This paper introduces a new dynamical model which enhances 
the relationship between face movements and speech acoustics. 
Based on the autocorrelation of the acoustics and of the face 
movements, a causal and a non-causal filter are proposed to 
approximate dynamical features in the speech signals. The 
database consisted of sentences recorded acoustically, and by 
using a Qualisys system to capture face movements with 20 
reflectors put on the face, simultaneously. Speech signals are 
represented by 16 th -order LSPs and log-energy. With the filtered 
dynamical features, the acoustic features account for more than 
80% of the variance of face movements. 



1. INTRODUCTION 

Visual speech synthesis has many potential applications, such as 
virtual reality and visual speech synthesis for the hearing- 
impaired. A better understanding of the relationship between 
speech acoustics and face movements would be helpful to 
develop better "talking faces" and to other applications as well. 
However, how best to drive the face is a challenging question. A 
theoretical ideal driving source for face animation is speech 
acoustics, because the optical and acoustic signals are 
simultaneous products of speech production. Considerable 
research has been conducted [1, 2, 3] into the relationship 
between speech acoustics and the vocal tract shape. However, a 
direct examination of the relationship between speech acoustics 
and face movements has only recently been reported [4, 5]. In 
[4], linear regression was used to examine relationships among 
tongue movements, external face movements (lips, jaw, cheeks), 
and speech acoustics of two or three sentences repeated four or 
five times by a native male talker of American English and a 
male Japanese talker.

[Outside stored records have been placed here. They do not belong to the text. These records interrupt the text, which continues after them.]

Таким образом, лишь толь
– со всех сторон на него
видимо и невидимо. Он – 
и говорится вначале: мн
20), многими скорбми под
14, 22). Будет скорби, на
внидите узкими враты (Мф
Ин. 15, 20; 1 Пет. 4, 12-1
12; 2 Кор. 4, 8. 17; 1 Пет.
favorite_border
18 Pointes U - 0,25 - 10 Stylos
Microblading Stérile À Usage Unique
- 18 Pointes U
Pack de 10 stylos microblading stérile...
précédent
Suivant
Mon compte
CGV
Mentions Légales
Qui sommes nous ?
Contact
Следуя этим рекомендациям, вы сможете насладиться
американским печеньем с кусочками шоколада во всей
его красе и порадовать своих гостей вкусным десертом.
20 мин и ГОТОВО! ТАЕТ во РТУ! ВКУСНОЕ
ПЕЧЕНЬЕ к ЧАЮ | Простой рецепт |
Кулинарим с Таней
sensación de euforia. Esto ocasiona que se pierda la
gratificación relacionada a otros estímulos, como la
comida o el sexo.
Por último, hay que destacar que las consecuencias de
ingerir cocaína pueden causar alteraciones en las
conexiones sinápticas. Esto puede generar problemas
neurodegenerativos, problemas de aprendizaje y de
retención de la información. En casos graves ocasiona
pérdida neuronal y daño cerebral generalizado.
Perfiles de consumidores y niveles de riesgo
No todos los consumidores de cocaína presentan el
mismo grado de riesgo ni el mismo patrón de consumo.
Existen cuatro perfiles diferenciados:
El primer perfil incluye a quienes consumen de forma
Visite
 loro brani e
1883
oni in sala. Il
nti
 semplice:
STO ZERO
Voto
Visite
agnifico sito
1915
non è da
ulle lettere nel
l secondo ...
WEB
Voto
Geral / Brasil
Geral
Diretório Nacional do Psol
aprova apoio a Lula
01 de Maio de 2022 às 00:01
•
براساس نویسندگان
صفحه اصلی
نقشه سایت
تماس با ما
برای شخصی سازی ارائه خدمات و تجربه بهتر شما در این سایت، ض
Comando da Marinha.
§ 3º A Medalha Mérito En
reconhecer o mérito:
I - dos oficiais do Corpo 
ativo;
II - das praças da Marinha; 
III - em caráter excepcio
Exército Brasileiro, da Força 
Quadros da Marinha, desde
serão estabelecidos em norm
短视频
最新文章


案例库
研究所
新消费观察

For the English talker, results showed that 
face movements predicted from the LSPs accounted for 52% 
(r=0.72) of the variance in measured face movements. In [5], the 
authors examined the correlation between face movements and 
the LSPs of 54 French nonsense words repeated ten times. Each 
word had the form V 1 CV 2 CV 1 in which V is from /a, i, u/ and C 
is from /b, j, 1, r, v, z/. Using linear prediction, the authors 
reported that face movements predicted from LSPs and RMS 
energy accounted for 56% (r=0.75) of the variance of obtained 
measurements. 

Using multilinear regression, our previous study [7] using CV 
syllables spoken by four talkers who differed in visual 
intelligibility showed that the relationship between face 



movements and speech acoustics varied from vowel to vowel 
and from consonant to consonant. This suggests that the 
relationships are most likely nonlinear, or at least they are locally 
linear. Nonlinear techniques (neural networks, codebooks, and 
Hidden Markov Models) have been applied in other studies [5, 
9, 10]. Other than nonlinear techniques, the dynamical 
information in speech acoustics can be used to enhance the 
relationship between face movements and speech acoustics. 
However, the computational expense increases exponentially 
with the number of features used. In [6], a Kalman filter was 
used to model the dynamics between vocal tract motion and 
speech acoustics and yielded an excellent fit. In [5], the l st -order 
derivative was added to static LSPs in the estimation process. A 
small enhancement (from 0.36 to 0.37) was found since the 1 st - 
order derivative captures only short-term correlations in the 
signal. In this study, a dynamical model based on the 
autocorrelation of speech acoustics and face movements is 
proposed to model the articulatory dynamics. The objective is to 
use dynamical features, and at the same time to maintain the low 
dimensionality of the system. 

For the current study, a database of three sentences was used. 
The recorded talkers had different visual intelligibility ratings, as 
judged visually by hearing-impaired individuals. Multilinear 
regression was used to examine the relationship between face 
movements and speech acoustics. 

2. DATA COLLECTION AND PROCESSING 
2.1. Talkers and corpus 

Initially, 15 potential talkers were screened for their 
intelligibility. Each was video recorded saying 20 different 
sentences. Five adults with severe to profound bilateral hearing 
impairments rated these talkers for their intelligibility visual- 
only. Subsequently, four talkers were selected so that there was 
one male (Ml) with a low mean intelligibility rating (3.6), one 
male (M2) with a high mean intelligibility rating (8.6), one 
female (Fl) with a low mean intelligibility rating (1.0), and one 
female (F2) with a medium-high mean intelligibility rating (6.6). 
These mean intelligibility ratings are on a scale of 1-10 where 1 
is not intelligible and 10 is very intelligible. 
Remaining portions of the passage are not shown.